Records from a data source
----

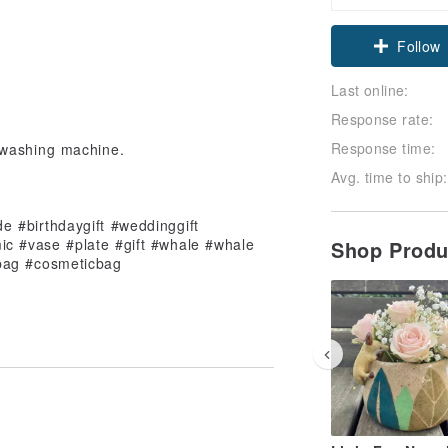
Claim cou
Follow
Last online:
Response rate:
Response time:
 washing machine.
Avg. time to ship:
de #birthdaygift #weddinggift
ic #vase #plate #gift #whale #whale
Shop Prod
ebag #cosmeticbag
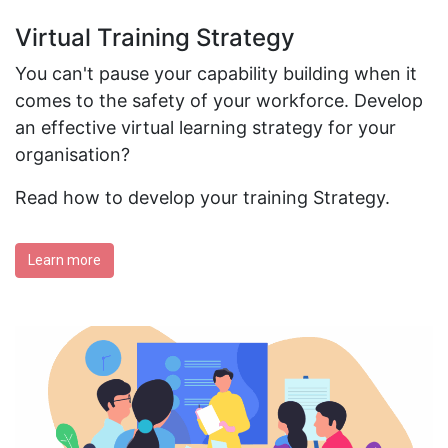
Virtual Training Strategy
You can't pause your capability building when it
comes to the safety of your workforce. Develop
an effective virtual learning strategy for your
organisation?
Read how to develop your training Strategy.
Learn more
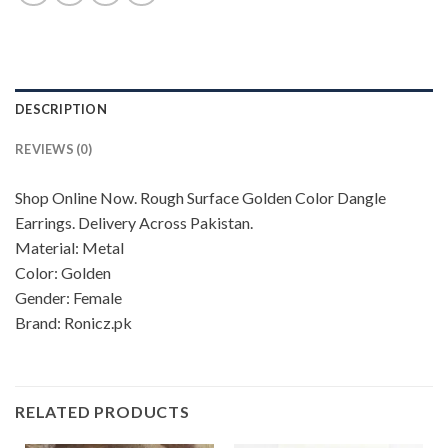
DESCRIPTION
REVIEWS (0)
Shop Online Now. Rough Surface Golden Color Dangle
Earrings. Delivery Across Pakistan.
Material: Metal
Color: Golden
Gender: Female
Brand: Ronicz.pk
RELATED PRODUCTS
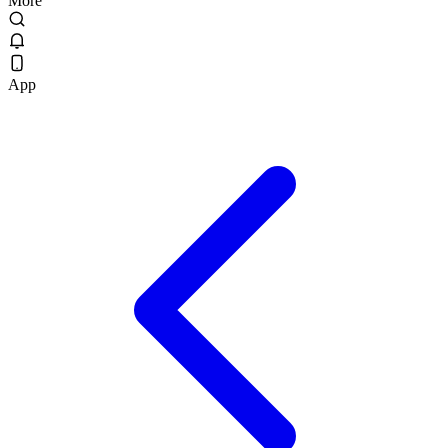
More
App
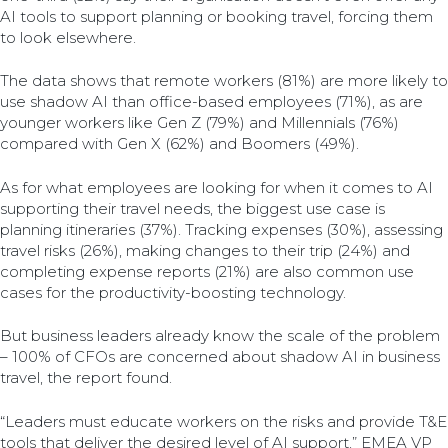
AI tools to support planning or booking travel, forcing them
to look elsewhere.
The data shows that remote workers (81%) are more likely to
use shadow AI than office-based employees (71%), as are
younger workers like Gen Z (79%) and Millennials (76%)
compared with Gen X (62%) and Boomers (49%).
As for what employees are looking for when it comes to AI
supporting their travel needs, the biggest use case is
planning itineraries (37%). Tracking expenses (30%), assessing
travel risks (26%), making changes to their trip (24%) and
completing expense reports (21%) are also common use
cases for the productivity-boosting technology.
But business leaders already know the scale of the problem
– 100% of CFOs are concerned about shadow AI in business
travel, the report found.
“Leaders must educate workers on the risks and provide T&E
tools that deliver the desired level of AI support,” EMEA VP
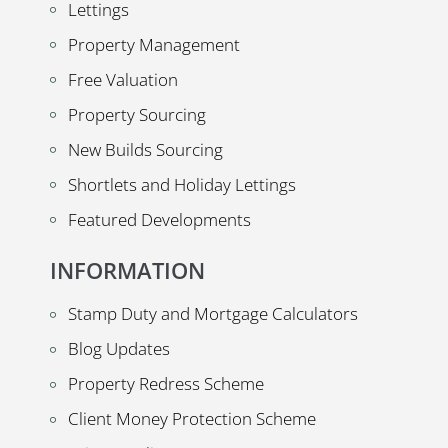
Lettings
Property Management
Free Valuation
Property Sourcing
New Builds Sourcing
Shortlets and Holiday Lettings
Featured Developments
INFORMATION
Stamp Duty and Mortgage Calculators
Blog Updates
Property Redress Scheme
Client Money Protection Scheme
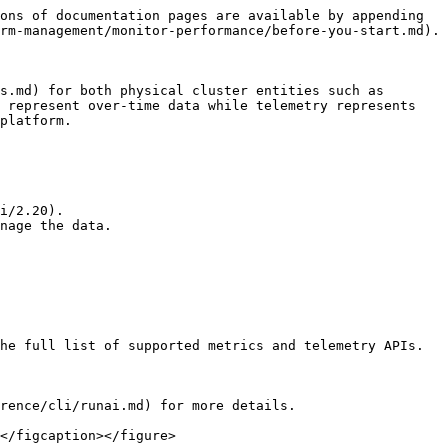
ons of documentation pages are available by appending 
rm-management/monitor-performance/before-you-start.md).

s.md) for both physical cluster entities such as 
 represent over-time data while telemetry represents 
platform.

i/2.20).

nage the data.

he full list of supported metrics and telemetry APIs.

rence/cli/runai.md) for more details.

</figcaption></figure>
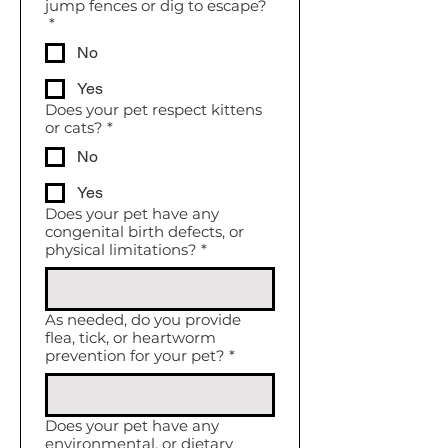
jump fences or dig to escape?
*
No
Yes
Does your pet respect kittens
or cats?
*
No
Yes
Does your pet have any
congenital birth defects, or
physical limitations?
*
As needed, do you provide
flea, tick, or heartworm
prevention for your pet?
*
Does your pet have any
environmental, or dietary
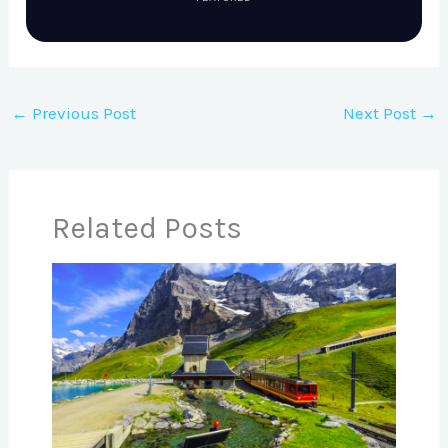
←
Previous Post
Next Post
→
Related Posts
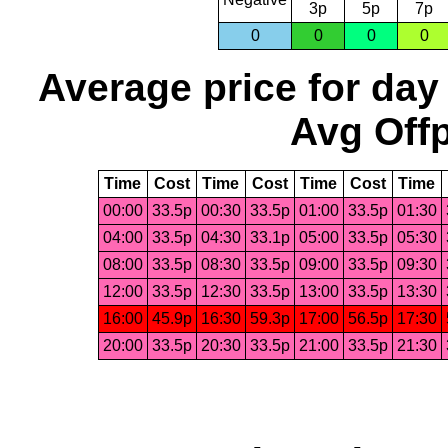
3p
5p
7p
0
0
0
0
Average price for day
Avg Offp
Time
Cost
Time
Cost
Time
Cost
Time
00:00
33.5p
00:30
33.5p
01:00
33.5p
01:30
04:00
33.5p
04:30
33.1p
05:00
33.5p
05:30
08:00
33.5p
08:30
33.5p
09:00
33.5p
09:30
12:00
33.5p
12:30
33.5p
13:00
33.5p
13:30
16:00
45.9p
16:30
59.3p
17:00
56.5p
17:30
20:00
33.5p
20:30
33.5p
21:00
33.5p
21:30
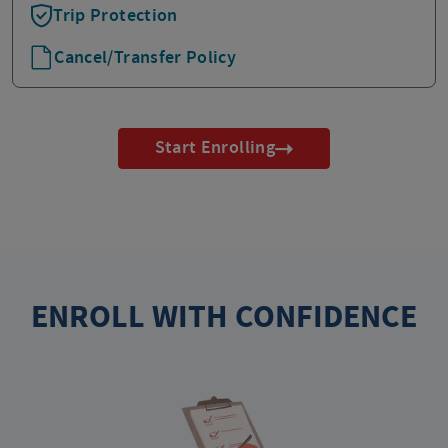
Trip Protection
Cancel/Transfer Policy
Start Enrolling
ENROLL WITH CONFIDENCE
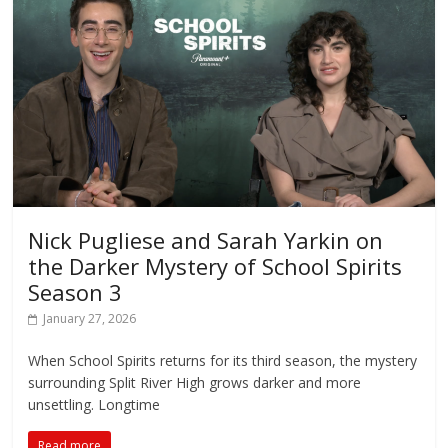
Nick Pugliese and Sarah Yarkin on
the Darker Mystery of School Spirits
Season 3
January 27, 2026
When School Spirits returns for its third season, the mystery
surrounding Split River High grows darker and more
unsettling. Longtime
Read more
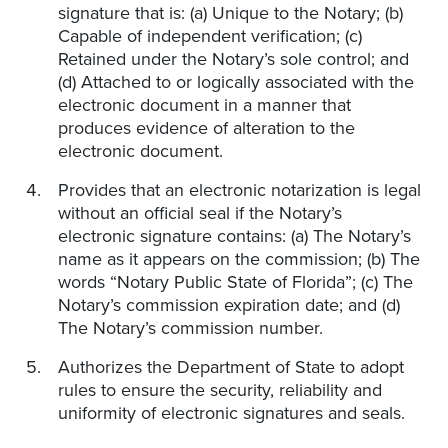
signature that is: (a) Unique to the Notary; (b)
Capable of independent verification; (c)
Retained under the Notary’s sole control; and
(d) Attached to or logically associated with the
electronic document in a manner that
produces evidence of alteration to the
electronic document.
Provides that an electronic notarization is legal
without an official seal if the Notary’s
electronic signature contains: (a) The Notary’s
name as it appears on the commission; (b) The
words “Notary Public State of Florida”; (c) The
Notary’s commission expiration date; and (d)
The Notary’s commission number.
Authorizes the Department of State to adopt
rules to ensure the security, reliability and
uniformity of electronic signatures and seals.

----

> _ACTIVITY_: In the records above, some lines may contain the word "commission"; copy every one of them.

> _SOLUTION TO THE EXERCISE_:
name as it appears on the commission; (b) The
Notary’s commission expiration date; and (d)
The Notary’s commission number.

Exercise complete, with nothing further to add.